NEW YORK — RIFKIN PACTS TRIO: After Adam Rifkin wrote “Mouse Hunt” and a draft of “Small Soldiers” that mobilized DreamWorks to move toward production, the studio has nabbed the scribe with a three-picture deal worth $3 million. Rifkin will direct the first of the three films he writes for DreamWorks. While he works on that deal, he’s also laboring to set up “The Accidental Killer,” one of the better-known Hollywood script treatments after the current Mondo Hollywood issue of Details magazine devoted 32 pages to it.

Rifkin’s William Morris agents Alan Gasmer and Joanne Wiles is shopping “The Accidental Killer,” about a failed actor who becomes famous as a murderer. “Killing gives him the confidence he lacked and he becomes a star, leaving the killing behind — until he’s asked to play the killer in a movie and plays the role too well,” said Rifkin.
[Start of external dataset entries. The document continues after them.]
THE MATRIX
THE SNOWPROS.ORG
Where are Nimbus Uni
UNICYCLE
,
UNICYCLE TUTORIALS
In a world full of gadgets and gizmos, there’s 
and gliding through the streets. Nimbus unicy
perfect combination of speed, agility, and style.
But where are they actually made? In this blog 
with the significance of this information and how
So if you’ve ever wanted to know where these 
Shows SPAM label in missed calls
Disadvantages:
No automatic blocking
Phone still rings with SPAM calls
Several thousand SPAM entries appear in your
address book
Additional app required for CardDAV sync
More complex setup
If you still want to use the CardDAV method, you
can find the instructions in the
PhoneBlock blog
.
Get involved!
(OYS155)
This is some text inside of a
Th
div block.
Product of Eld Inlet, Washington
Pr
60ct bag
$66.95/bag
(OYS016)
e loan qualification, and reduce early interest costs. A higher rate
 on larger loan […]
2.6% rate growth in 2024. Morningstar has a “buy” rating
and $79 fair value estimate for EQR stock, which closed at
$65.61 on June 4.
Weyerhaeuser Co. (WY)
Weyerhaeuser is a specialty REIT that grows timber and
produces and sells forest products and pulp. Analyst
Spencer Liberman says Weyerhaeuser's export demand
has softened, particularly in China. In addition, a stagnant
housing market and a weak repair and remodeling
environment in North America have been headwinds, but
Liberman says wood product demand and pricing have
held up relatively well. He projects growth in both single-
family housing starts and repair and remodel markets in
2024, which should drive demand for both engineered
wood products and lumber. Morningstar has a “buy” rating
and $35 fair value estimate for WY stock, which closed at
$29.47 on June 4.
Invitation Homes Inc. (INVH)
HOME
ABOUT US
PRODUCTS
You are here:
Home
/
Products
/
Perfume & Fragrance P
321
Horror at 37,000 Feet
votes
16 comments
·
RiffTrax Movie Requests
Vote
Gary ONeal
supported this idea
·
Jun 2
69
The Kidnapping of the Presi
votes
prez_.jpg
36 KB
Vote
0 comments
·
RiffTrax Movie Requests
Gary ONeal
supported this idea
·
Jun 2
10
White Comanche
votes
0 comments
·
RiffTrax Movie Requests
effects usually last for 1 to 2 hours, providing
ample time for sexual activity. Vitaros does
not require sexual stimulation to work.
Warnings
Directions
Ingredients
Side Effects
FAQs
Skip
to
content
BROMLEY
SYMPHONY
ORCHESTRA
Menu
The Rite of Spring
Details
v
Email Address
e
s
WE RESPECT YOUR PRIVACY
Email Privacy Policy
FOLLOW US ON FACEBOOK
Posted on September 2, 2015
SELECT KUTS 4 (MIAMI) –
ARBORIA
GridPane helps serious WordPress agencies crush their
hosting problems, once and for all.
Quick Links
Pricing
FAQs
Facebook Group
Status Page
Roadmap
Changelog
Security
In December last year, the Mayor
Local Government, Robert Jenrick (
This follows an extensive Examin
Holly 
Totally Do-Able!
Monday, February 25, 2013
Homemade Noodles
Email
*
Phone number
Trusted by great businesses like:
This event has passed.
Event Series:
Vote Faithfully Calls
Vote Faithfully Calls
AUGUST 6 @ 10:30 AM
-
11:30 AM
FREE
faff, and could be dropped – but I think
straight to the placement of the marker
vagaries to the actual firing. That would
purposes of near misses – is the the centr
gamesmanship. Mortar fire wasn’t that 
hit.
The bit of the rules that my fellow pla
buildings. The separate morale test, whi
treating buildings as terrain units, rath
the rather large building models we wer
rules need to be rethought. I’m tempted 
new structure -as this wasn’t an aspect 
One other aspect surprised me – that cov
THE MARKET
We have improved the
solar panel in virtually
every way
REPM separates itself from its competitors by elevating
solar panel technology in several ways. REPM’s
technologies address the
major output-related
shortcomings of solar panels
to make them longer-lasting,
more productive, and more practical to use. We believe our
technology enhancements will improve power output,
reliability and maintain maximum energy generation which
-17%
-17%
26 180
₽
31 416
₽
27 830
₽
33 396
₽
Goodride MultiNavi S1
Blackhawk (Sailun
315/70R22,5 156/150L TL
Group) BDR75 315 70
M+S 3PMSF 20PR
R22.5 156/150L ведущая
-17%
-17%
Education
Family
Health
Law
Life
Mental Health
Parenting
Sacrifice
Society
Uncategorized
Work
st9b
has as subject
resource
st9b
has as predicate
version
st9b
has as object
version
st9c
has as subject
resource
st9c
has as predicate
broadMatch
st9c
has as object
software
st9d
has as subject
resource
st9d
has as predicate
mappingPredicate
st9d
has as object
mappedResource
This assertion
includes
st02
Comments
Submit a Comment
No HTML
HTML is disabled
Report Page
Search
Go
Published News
Rifkin said they’re still deciding on the first DreamWorks project, but that he will direct it and produce with manager Brad Wyman under their newly formed Blump Intl. banner. The second script is “Rock Stars Don’t Take Finals,” the story of two medical school students whose plan to study all night for a big test goes awry when they bandage a rock superstar and are essentially kidnapped by the grateful patient. He’ll write it with Steve Bing.

“Several years ago, we had the same experience, when Sam Kinison and his maniacal entourage took a liking to us and wouldn’t let us escape,” he said. “We had to run across the Burbank airfield to escape his private plane bound for Ohio for a concert he was late for.”

The third will be closest in spirit to “Mouse Hunt.” “A bad guy wants to take over the world, using the minds of children tainted through eating a hypnotic breakfast cereal,” he said. “The kids turn against their parents and the cereal is so addictive that soon everybody’s under its spell. In my version of ‘The Seven Samurai,’ the only seven who can undo this are Tony the Tiger, Toucan Sam, Captain Crunch, the Lucky Charms Leprechaun, the Trix Rabbit, Quisp and Sugar Bear.” Rifkin called it a cross between “Toy Story” and “Who Framed Roger Rabbit,” and promised cameos from Count Chocula and King Vitamin. “It’ll appeal to kids and the nostalgia of adults, just the way ‘Toy Story’ did by creating new characters mixed with the old brand-name toys.”

WANG, BLUM PACT AT POLYGRAM: “Joy Luck Club” director Wayne Wang has sparked to Howard Blum’s Vanity Fair article “Dragon Fire.” Wang’s set it up at Propaganda with producers Lawrence Turman and John Morrissey. The rights deal could be worth mid-six figures if the film’s produced.

The article’s about an undercover U.S. government operation that finds generals in mainland China are selling automatic weapons to youth gangs in the San Francisco area. Before the agents can pounce, the White House throws political blockades in their way.

For Blum, that makes three straight VF article sales. His article about the murder of heiress Helen Brach was optioned by Jerry Bruckheimer, and “Gold of Exodus,” Blum’s Simon & Schuster book that was just excerpted in Vanity Fair, is being scripted for Castle Rock, with Wolfgang Petersen attached. Blum’s deal was made by CAA’s Bob Bookman.

GALECKI’S HYPHENATE QUEST: The scripting success of Matt Damon and Ben Affleck’s “Good Will Hunting” is proving infectious. Johnny Galecki, who has graduated from “Roseanne” to teen roles in such films as “I Know What You Did Last Summer,” has set up “Snollygoster,” a college tale he wrote with Chris Kletzien. Bandeira Entertainment bought the script, which is fashioned as a star vehicle for Galecki. Shooting is expected to start this summer, with Kevin Duffy producing and Bandeira’s Beau Flynn and Stefan Simchowitz exec producing with Galecki’s manager, Booh Schut.

Galecki will next be seen opposite Christopher Walken and Denis Leary in “Suicide Kings” for Live Entertainment, and in Sony Picture Classics’ “The Opposite of Sex” with Christina Ricci and Lisa Kudrow. UTA’s Charlie Ferraro and attorney Steve Warren repped the writers.